The hacks are a continuation of a similar pattern that has played out since December 2020, as the Cl0p actors exploit zero-day flaws in various enterprise focused file transfer software to access customer systems and steal data.
Meanwhile, Progress Software is urging MOVEit Transfer customers to apply patches to a third critical vulnerability in the software in less than one month. While the first flaw was widely exploited in late May, there is no evidence that the other two bugs have been abused in the wild. [The Hacker News / Malwarebytes]
↘️ Threat actors are scraping OpenAI ChatGPT API keys from source code repositories and offering them for sale, as cybercriminals continue to exploit the newfound popularity of the service. [Vice]
↘️ A threat actor of unknown provenance known as Asylum Ambuscade is straddling the line between cybercrime and cyberespionage, with the group linked to a constellation of financially motivated cybercrime attacks since early 2020. While it’s unusual for a hacking crew to blend their motivations, it’s not uncommon. The notorious and virulent Lazarus Group is known to carry out cryptocurrency heists while simultaneously orchestrating data theft campaigns. [The Hacker News]
↘️ Google has launched a new conceptual framework called Secure AI Framework (SAIF) to secure AI systems and defend against prompt injection-style attacks. The announcement comes amid warning from the FBI that malicious actors are leveraging AI-tools to manipulate benign photographs into explicit content and facilitate sextortion schemes. [Google]
↘️ The US International Trade Administration (ITA) admitted it promotes the sale of American-approved commercial spyware to foreign governments. [The Register]
↘️ A newly declassified report from the Office of the Director of National Intelligence (ODNI) has revealed the federal government is buying troves of data about Americans from commercial data brokers. [WIRED / The Verge]
↘️ The recent attacks exploiting a zero-day vulnerability in Barracuda Email Security Gateway (ESG) appliances have been attributed by Mandiant to a suspected China-nexus group named UNC4841. Mandiant described the attacks as the “broadest cyber espionage campaign known to be conducted by a China-nexus threat actor since the mass exploitation of Microsoft Exchange in early 2021.” The as-yet-uncategorized threat group shares infrastructure and malware code overlaps with other China-backed hacking groups.
The access to the devices allowed the actors to deploy three different backdoors as a form of fault tolerance, suggesting heightened desire to maintain persistent access to these devices by means of redundant tools. Barracuda has indicated that around 5% of active ESG devices worldwide have shown evidence of compromise. UNC4841 is said to have exfiltrated email-related data from select victims by using the ESG appliance as a jumping off point to move deeper into the victim networks, including European and Southeast Asian government officials, as well as high-profile academics in Hong Kong and Taiwan. [The Hacker News]
↘️ An unknown actor has created a network of fake security researcher accounts on GitHub and Twitter to lure the infosec community to repositories hosting malware disguised as zero-day exploits for popular software. The development underscores the need to act with caution when executing code from untrusted sources. [The Hacker News]

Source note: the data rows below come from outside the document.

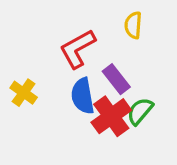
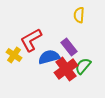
red L-shape: (78, 49) -> (31, 40), moved
blue semicircle: (83, 96) -> (49, 57), turned 85

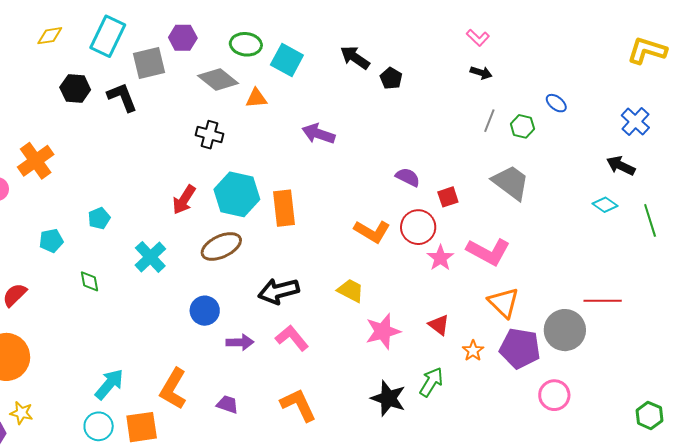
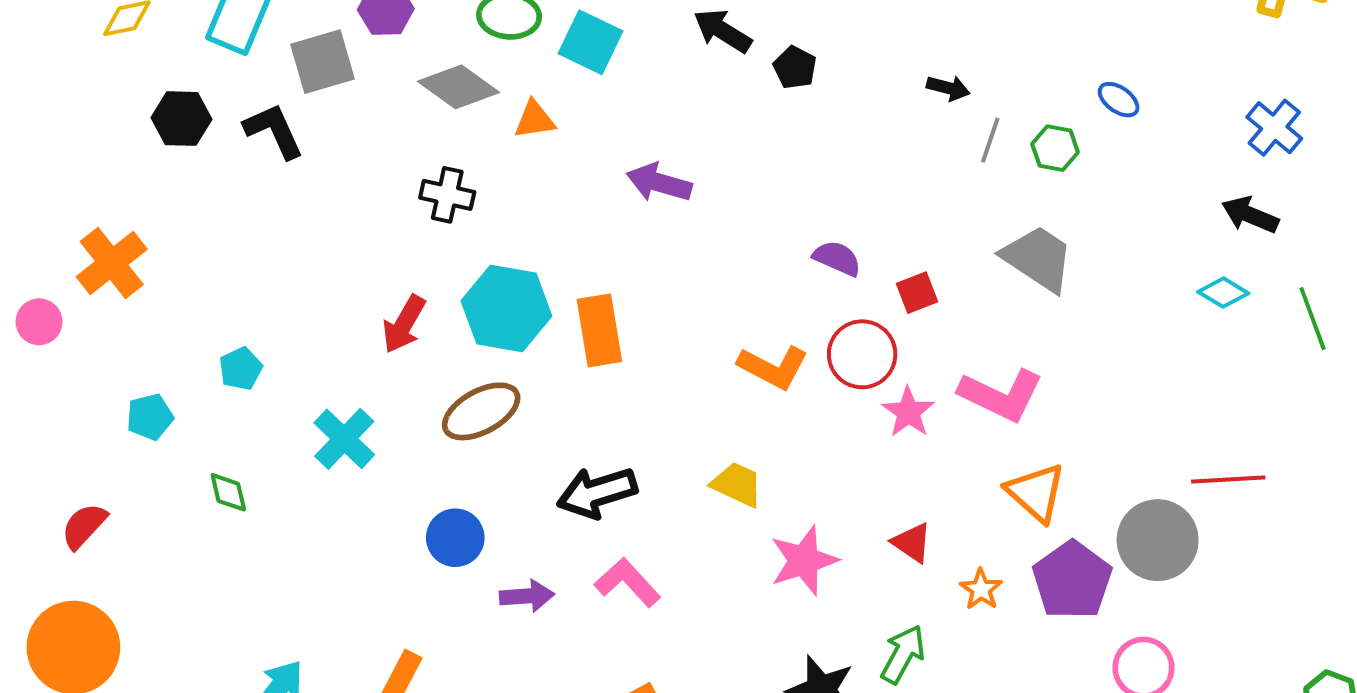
black arrow: (481, 73) -> (948, 88), moved
purple pentagon: (520, 348) -> (1072, 580), turned 30

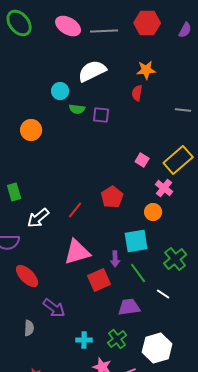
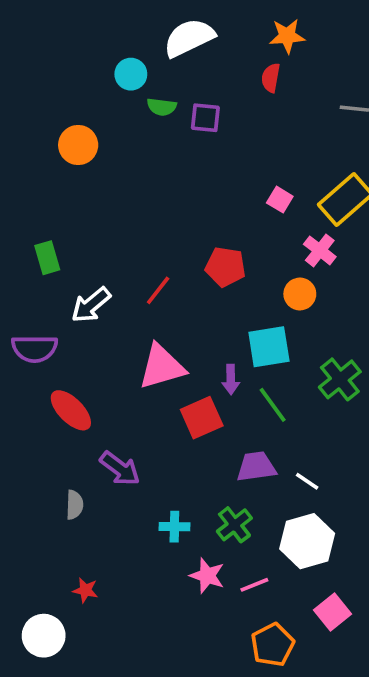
red pentagon: (112, 197) -> (225, 267), turned -30
white line: (163, 294) -> (307, 481), moved

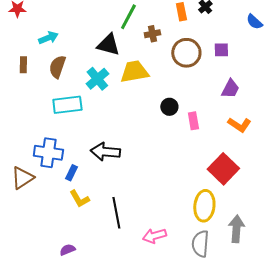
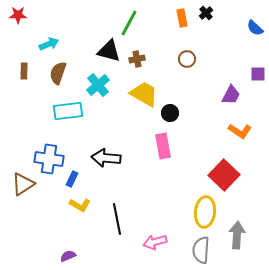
brown cross: (152, 34) -> (137, 59), moved
purple square: (221, 50) -> (258, 74), moved
brown circle: (186, 53) -> (187, 59), size x0.6
yellow trapezoid: (134, 72) -> (144, 94), moved, turned 40
pink rectangle: (193, 121) -> (163, 146), moved, size x1.4
yellow L-shape: (79, 199) -> (80, 205), turned -30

↘️ The Russia-linked Gamaredon group has been observed infecting USB drives for lateral movement across victim networks and reach air-gapped machines within targeted organizations to deploy malwar as pro-Russian actors intensify their cyber attacks on Ukraine while displaying a high level of persistence. [The Hacker News / CyberScoop]
↘️ Researchers have disclosed security flaws in products from Schneider Electric and WAGO that could lead allow a bad actor to potentially modify firmware or trigger a denial-of-service condition. For operational technology tools, patches are often difficult to implement considering their long-term use, making it imperative that companies consider security implications from the outset. To complicate matters further, it also makes it difficult to build newer products that can co-exist with old systems while also implementing new security features. [The Hacker News]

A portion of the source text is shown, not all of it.